1        Het onderhavige geding heeft betrekking op het besluit van de Commissie van 30 juni 2011 (hierna: „bestreden besluit”), houdende wijziging van beschikking C(2009) 8682 definitief van de Commissie van 11 november 2009 inzake een procedure op grond van artikel 81 [EG] en van artikel 53 van de EER-Overeenkomst (zaak COMP/38.589 – Hittestabilisatoren) (hierna: „beschikking”), voor zover dit tot verzoeksters, Akzo Nobel NV en Akcros Chemicals Ltd, was gericht.

[omissis]

 Procedure en conclusies van partijen

35      Bij op 12 september 2011 ter griffie van het Gerecht neergelegd verzoekschrift hebben verzoeksters beroep ingesteld tegen het bestreden besluit.

[omissis]

56      In de onderhavige zaak verzoeken verzoeksters het Gerecht:

–        primair, het bestreden besluit nietig te verklaren;

–        subsidiair, het bedrag van de hun opgelegde geldboeten te verlagen;

–        de Commissie te verwijzen in de kosten.

57      De Commissie verzoekt het Gerecht:

–        het beroep te verwerpen;

–        verzoeksters te verwijzen in de kosten.

 In rechte

58      Ter ondersteuning van het beroep voeren verzoeksters drie middelen aan.
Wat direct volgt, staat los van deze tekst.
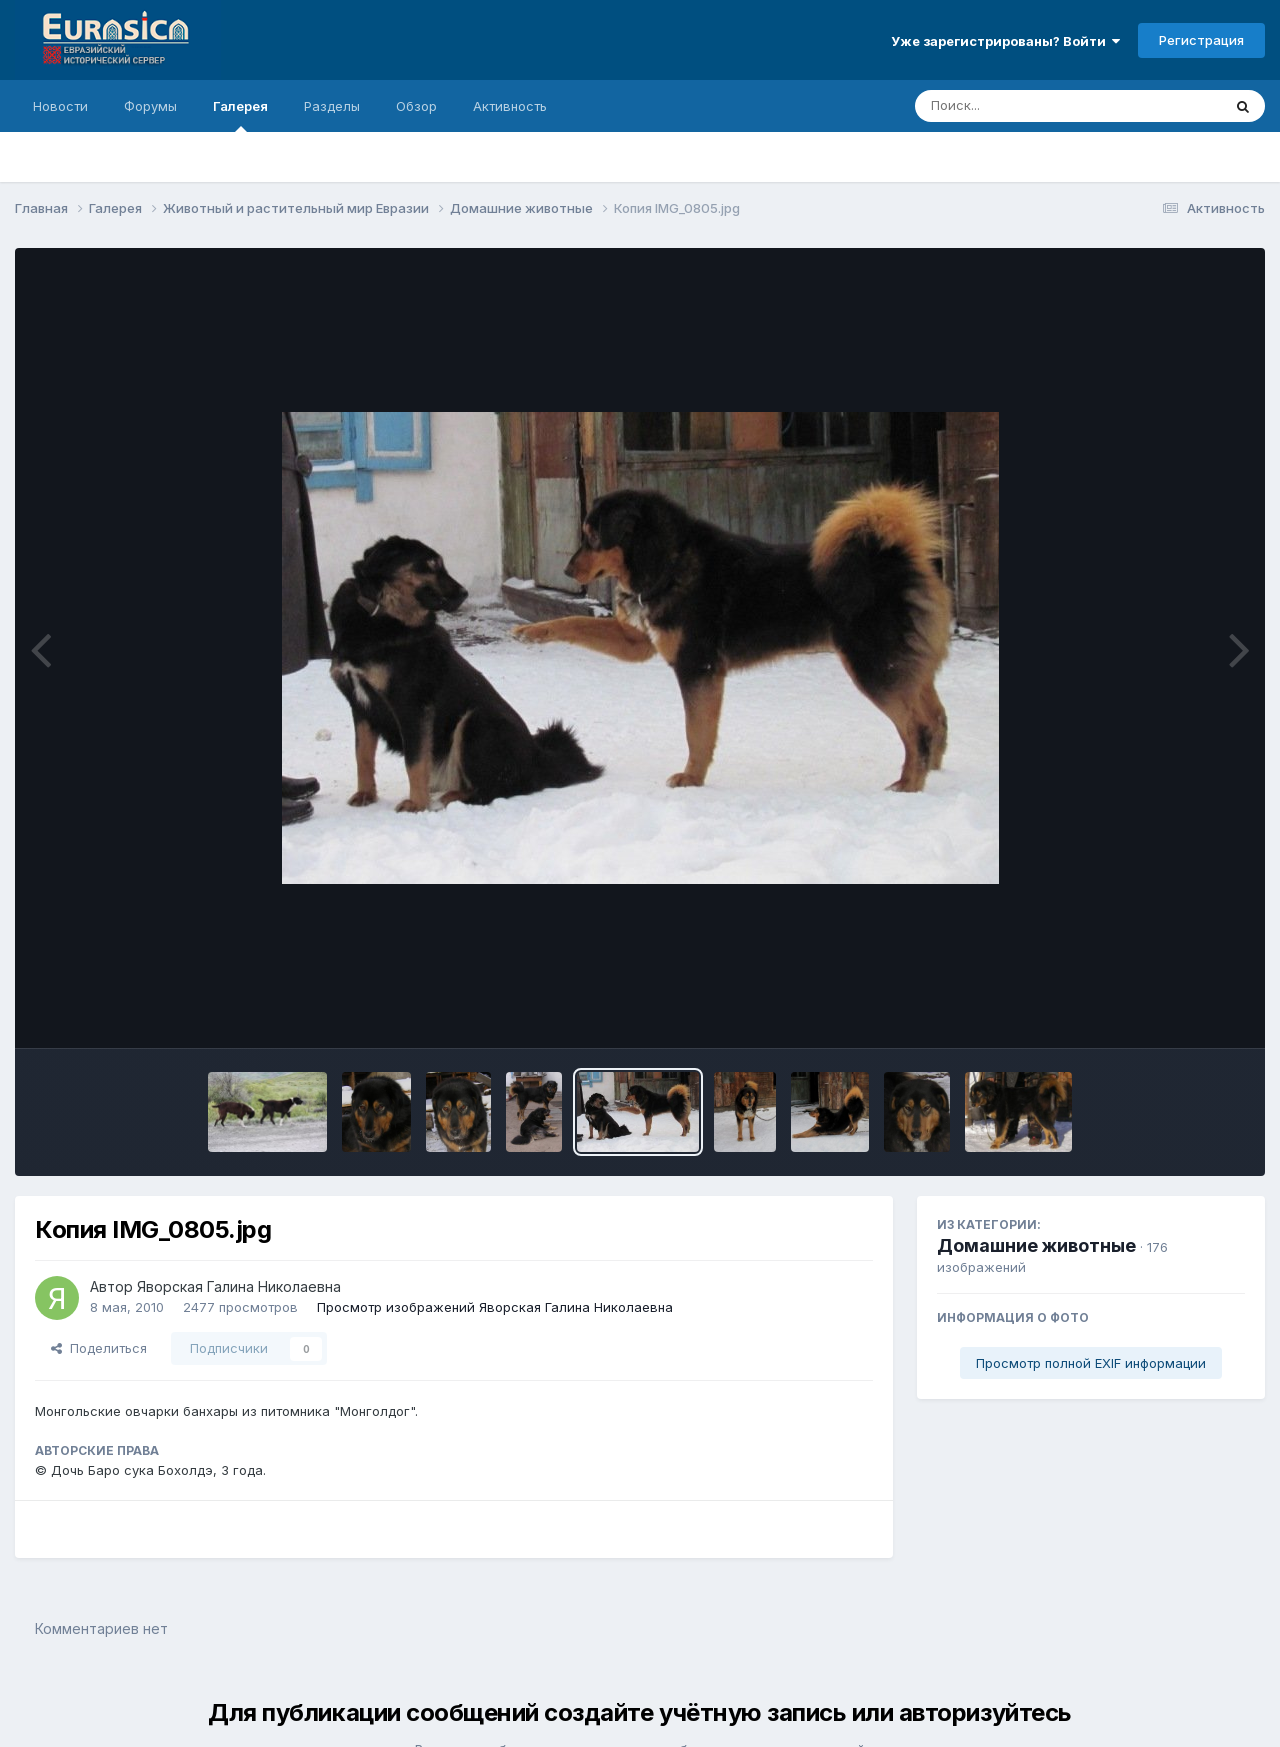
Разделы (332, 106)
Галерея (240, 115)
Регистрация (1201, 40)
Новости (60, 106)
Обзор (416, 106)
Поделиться (99, 1348)
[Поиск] (1030, 106)
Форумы (150, 106)
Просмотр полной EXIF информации (1091, 1363)
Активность (510, 106)
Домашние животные (1036, 1245)
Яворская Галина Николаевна (239, 1286)
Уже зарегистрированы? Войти (1005, 41)
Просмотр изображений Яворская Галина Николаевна (495, 1307)
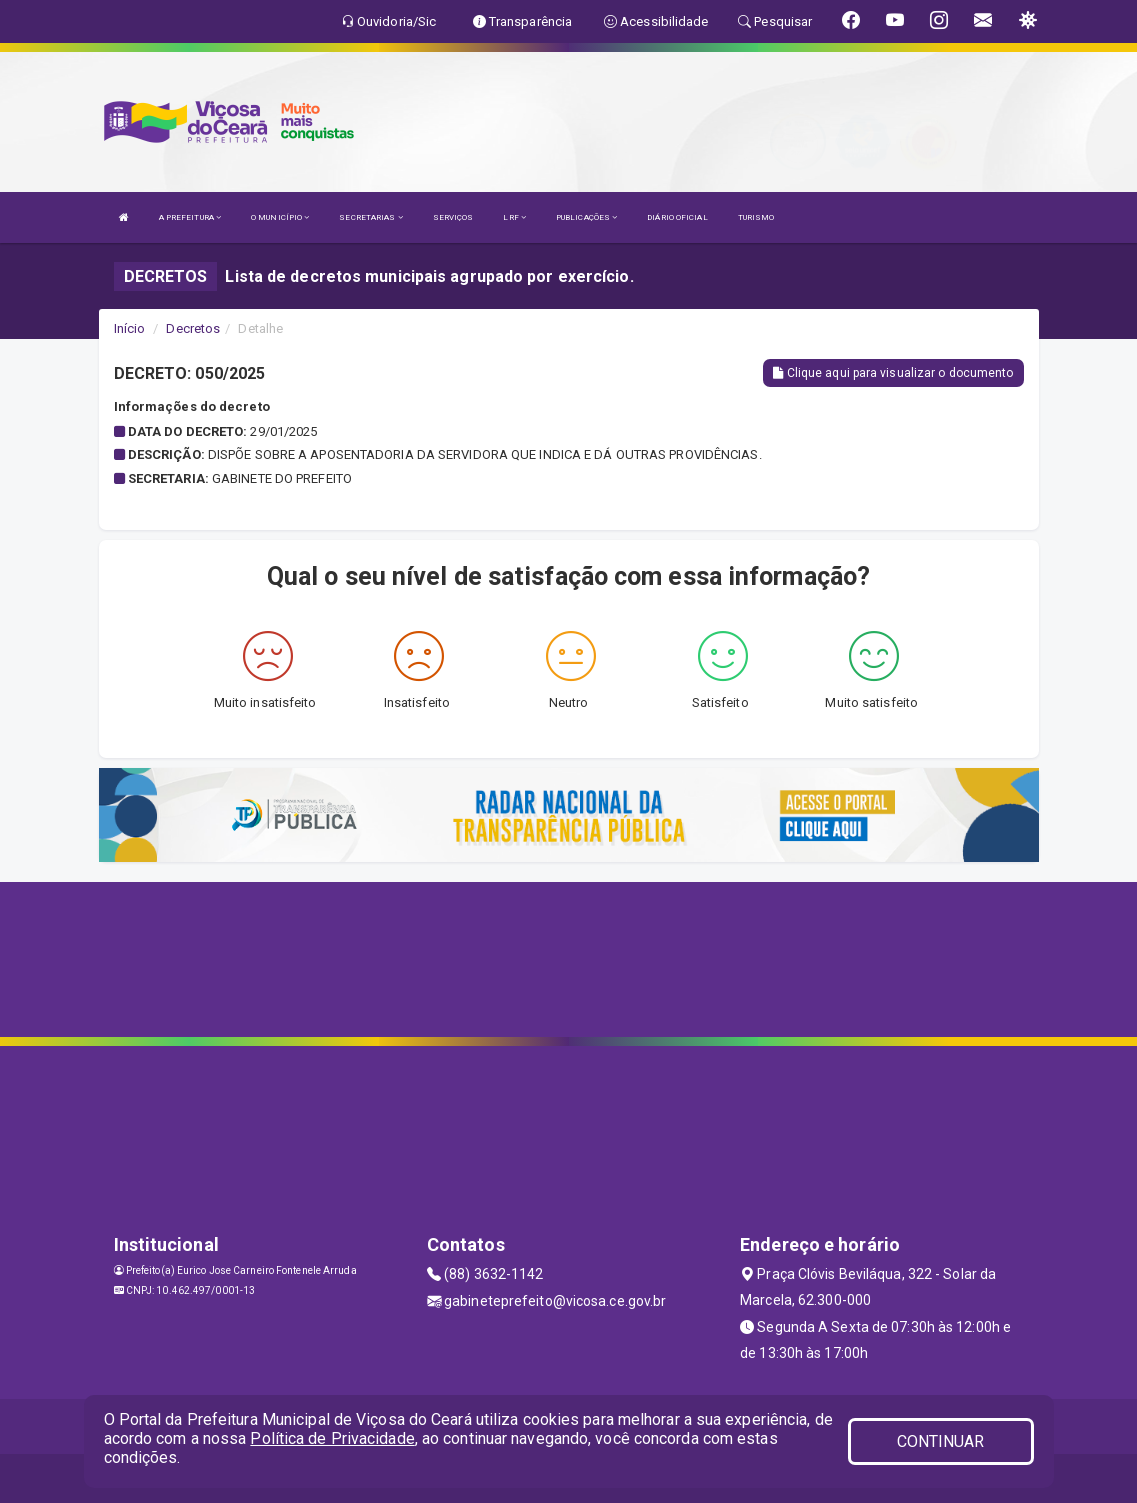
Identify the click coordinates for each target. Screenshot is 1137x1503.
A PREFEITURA (190, 217)
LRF (514, 217)
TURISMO (756, 217)
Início (130, 328)
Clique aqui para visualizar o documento (893, 373)
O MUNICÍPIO (280, 217)
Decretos (193, 328)
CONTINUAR (941, 1441)
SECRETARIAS (370, 217)
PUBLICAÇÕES (586, 217)
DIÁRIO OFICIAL (677, 217)
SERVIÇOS (453, 217)
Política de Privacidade (332, 1438)
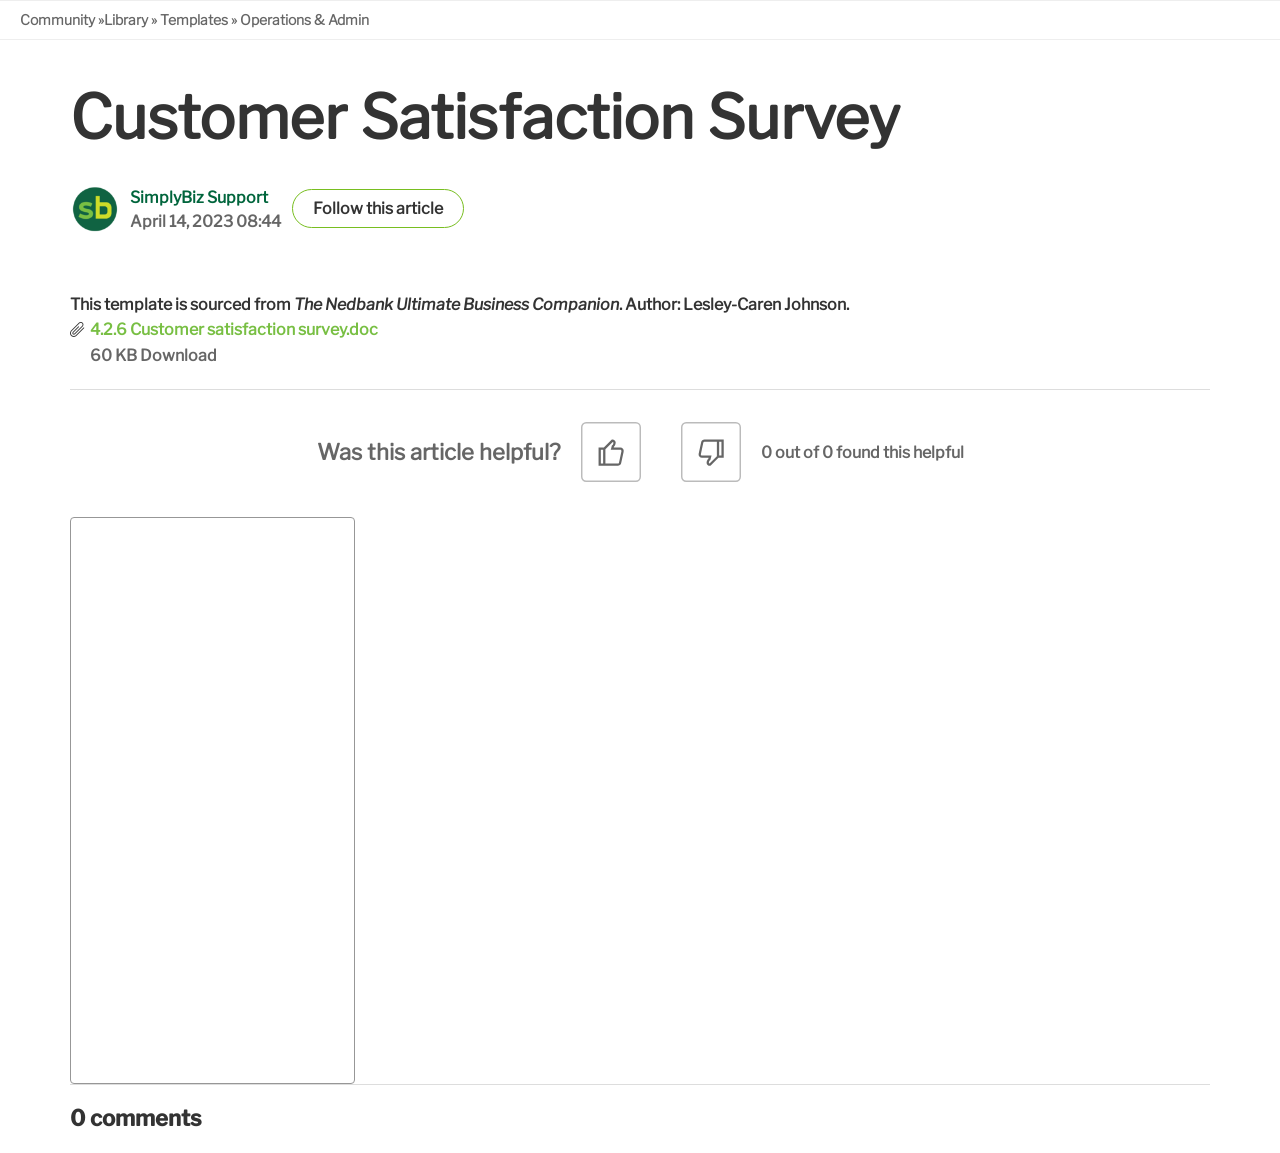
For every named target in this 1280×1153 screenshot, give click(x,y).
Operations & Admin (304, 19)
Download (178, 355)
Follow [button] (338, 208)
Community (57, 19)
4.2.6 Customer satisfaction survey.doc (234, 329)
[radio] (611, 459)
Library (126, 19)
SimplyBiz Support (199, 197)
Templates (194, 19)
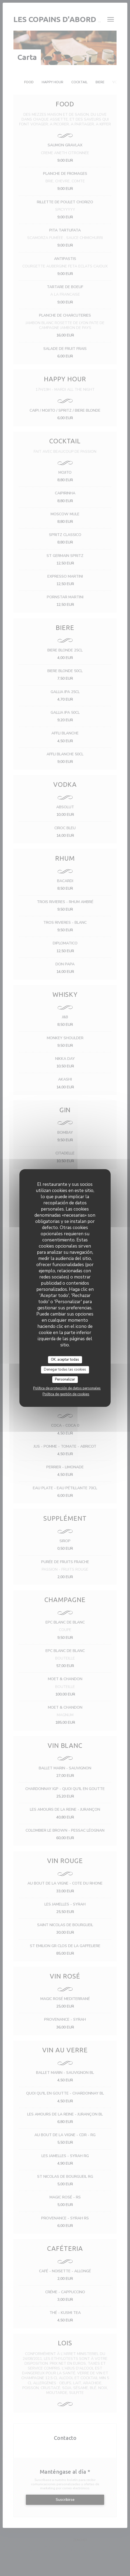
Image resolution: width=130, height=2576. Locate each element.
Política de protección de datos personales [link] (67, 1388)
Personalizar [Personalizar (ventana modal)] (65, 1379)
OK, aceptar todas (65, 1359)
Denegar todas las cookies (65, 1369)
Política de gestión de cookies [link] (66, 1394)
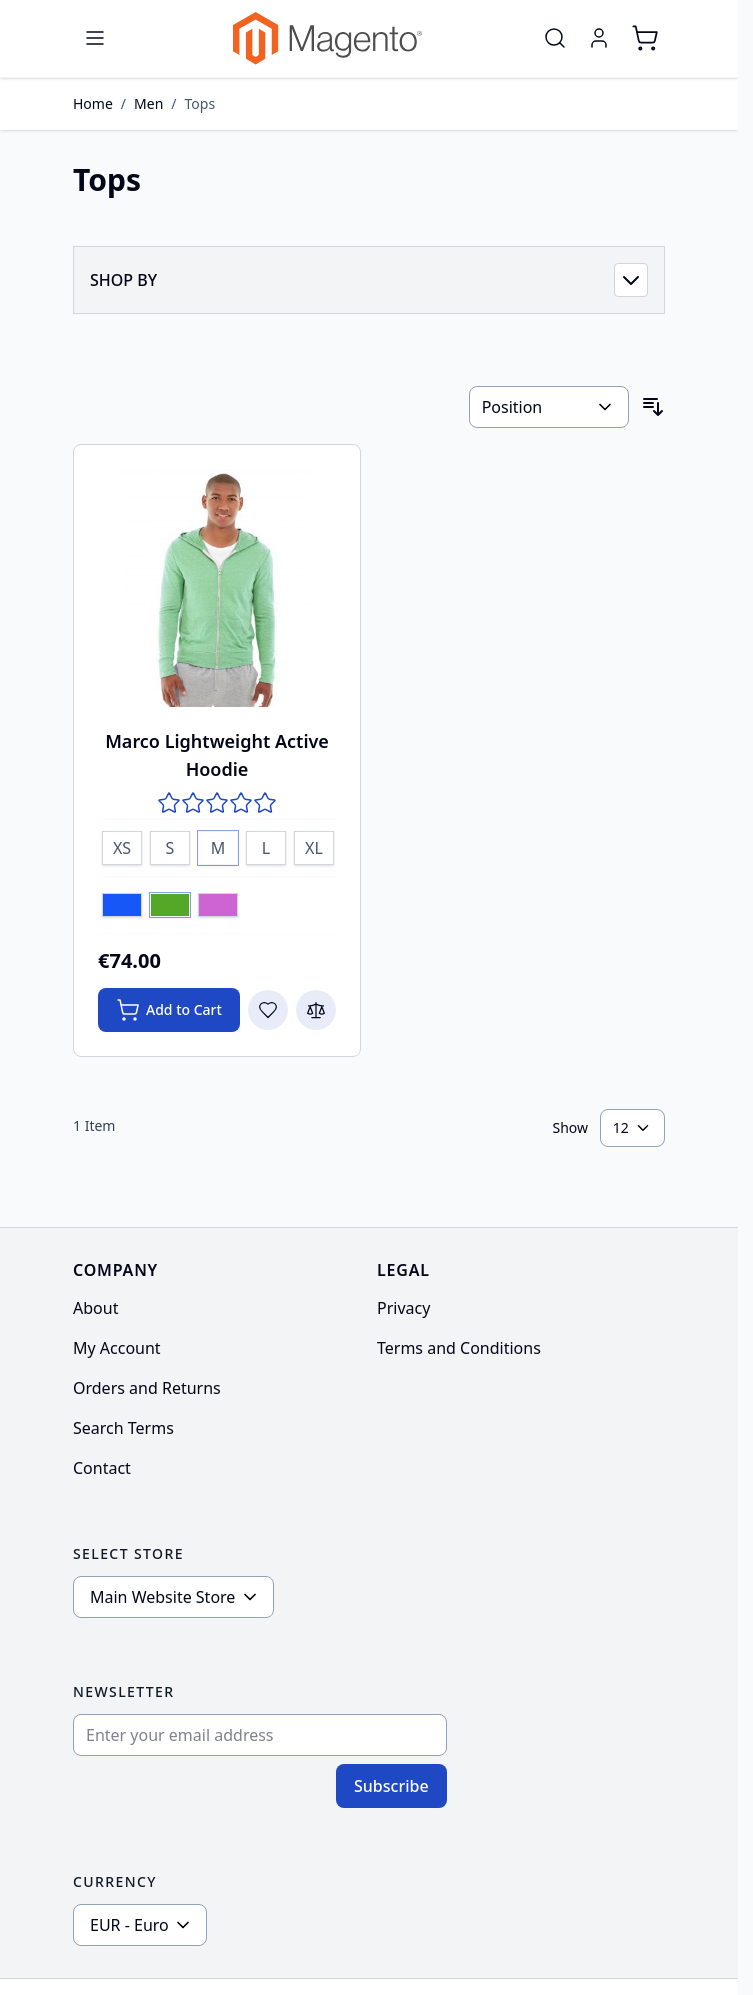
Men (148, 103)
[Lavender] (218, 907)
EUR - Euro (129, 1925)
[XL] (314, 845)
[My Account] (599, 38)
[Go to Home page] (327, 38)
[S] (170, 845)
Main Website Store (162, 1597)
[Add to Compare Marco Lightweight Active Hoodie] (316, 1010)
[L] (266, 845)
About (95, 1308)
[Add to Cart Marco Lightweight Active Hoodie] (169, 1010)
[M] (218, 845)
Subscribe (391, 1786)
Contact (102, 1468)
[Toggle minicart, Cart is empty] (645, 38)
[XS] (122, 845)
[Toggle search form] (555, 38)
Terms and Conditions (459, 1348)
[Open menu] (95, 38)
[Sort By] (549, 407)
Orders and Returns (147, 1388)
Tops (200, 103)
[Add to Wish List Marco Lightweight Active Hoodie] (268, 1010)
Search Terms (123, 1428)
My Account (117, 1348)
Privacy (403, 1308)
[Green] (170, 907)
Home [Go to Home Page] (93, 103)
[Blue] (122, 907)
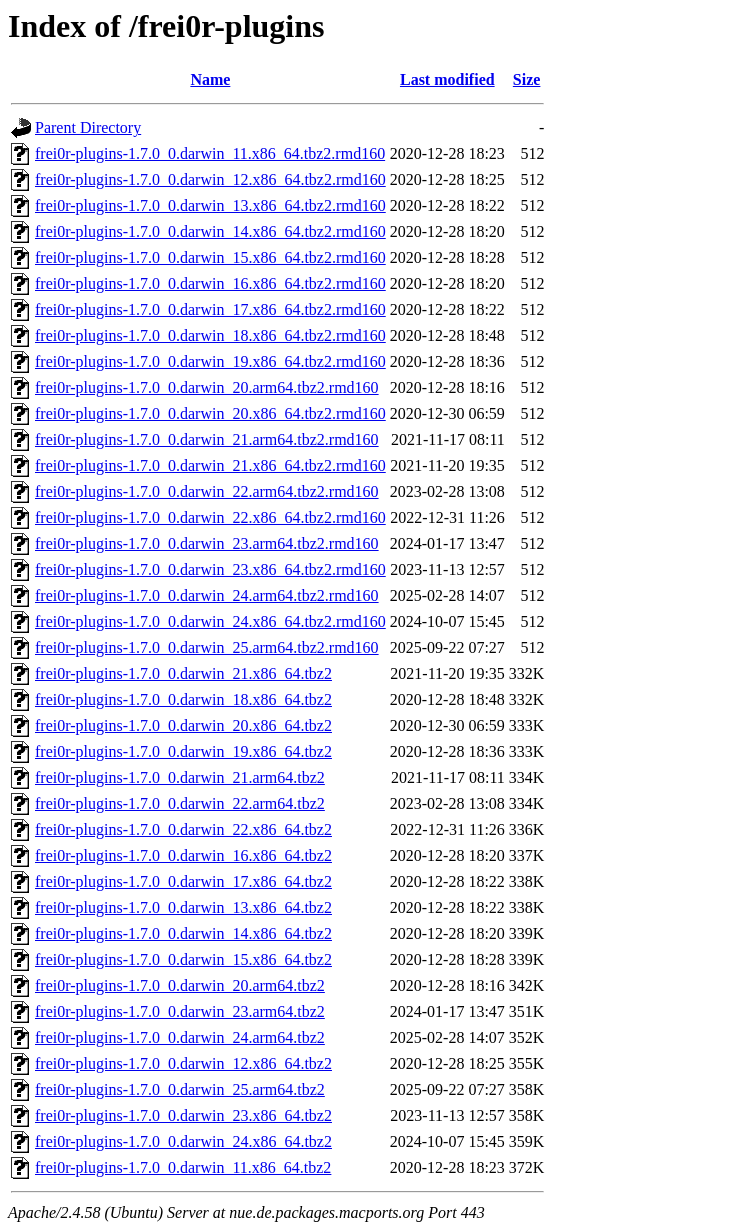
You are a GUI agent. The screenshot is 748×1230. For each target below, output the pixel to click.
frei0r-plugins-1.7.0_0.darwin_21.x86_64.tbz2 (183, 673)
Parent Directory (88, 127)
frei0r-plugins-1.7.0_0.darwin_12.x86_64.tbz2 (183, 1063)
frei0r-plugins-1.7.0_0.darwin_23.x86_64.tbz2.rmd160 (210, 569)
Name (210, 79)
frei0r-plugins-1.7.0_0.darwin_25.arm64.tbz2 (180, 1089)
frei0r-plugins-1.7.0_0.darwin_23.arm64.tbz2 (180, 1011)
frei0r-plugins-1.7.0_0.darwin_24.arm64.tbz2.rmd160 (207, 595)
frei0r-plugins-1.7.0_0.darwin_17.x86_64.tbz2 (183, 881)
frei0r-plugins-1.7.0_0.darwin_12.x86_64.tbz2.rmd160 (210, 179)
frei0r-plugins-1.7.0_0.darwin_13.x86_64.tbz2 (183, 907)
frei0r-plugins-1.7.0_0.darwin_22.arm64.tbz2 (180, 803)
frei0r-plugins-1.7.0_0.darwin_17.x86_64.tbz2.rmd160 (210, 309)
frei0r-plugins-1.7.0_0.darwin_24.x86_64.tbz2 (183, 1141)
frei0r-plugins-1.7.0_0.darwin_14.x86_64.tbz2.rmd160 (210, 231)
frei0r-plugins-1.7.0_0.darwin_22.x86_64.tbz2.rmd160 (210, 517)
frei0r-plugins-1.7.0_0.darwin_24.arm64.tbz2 (180, 1037)
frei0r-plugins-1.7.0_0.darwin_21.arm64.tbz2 (180, 777)
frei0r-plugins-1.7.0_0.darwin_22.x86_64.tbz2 (183, 829)
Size (527, 79)
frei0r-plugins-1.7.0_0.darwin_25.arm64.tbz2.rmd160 (207, 647)
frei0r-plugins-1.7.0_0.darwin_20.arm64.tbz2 (180, 985)
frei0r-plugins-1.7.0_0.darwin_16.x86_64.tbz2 (183, 855)
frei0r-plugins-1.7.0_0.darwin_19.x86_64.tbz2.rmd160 (210, 361)
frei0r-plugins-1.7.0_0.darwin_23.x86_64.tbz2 (183, 1115)
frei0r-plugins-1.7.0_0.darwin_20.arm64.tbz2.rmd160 (207, 387)
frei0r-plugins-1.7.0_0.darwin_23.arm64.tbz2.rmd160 (207, 543)
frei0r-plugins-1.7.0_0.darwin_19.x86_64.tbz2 (183, 751)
59      Als derde middel van het beroep stellen verzoeksters dat de Commissie hun rechten van verdediging heeft geschonden door hun geen nieuwe mededeling van punten van bezwaar te zenden alvorens het bestreden besluit vast te stellen, ofschoon zij daartoe verplicht was.

[omissis]

66      In dit verband dient er om te beginnen aan te worden herinnerd dat het recht om te worden gehoord, een wezenlijk bestanddeel van de rechten van de verdediging, een algemeen beginsel van het recht van de Europese Unie is dat in elke procedure – zelfs in een administratieve procedure – in acht moet worden genomen, vooral indien die procedure tot de oplegging van sancties, met name geldboeten, kan leiden, en dat dit beginsel met name impliceert dat de belanghebbende onderneming tijdens de administratieve procedure in staat wordt gesteld haar standpunt nuttig kenbaar te maken (zie in die zin arresten van 13 februari 1979, Hoffmann-La Roche/Commissie, 85/76, Jurispr., EU:C:1979:36, punt 9; 7 juni 1983, Musique Diffusion française e.a./Commissie, 100/80–103/80, Jurispr., EU:C:1983:158, en 7 januari 2004, Aalborg Portland e.a./Commissie, C‑204/00 P, C‑205/00 P, C‑211/00 P, C‑213/00 P, C‑217/00 P en C‑219/00 P, Jurispr., EU:C:2004:6, punten 64‑66).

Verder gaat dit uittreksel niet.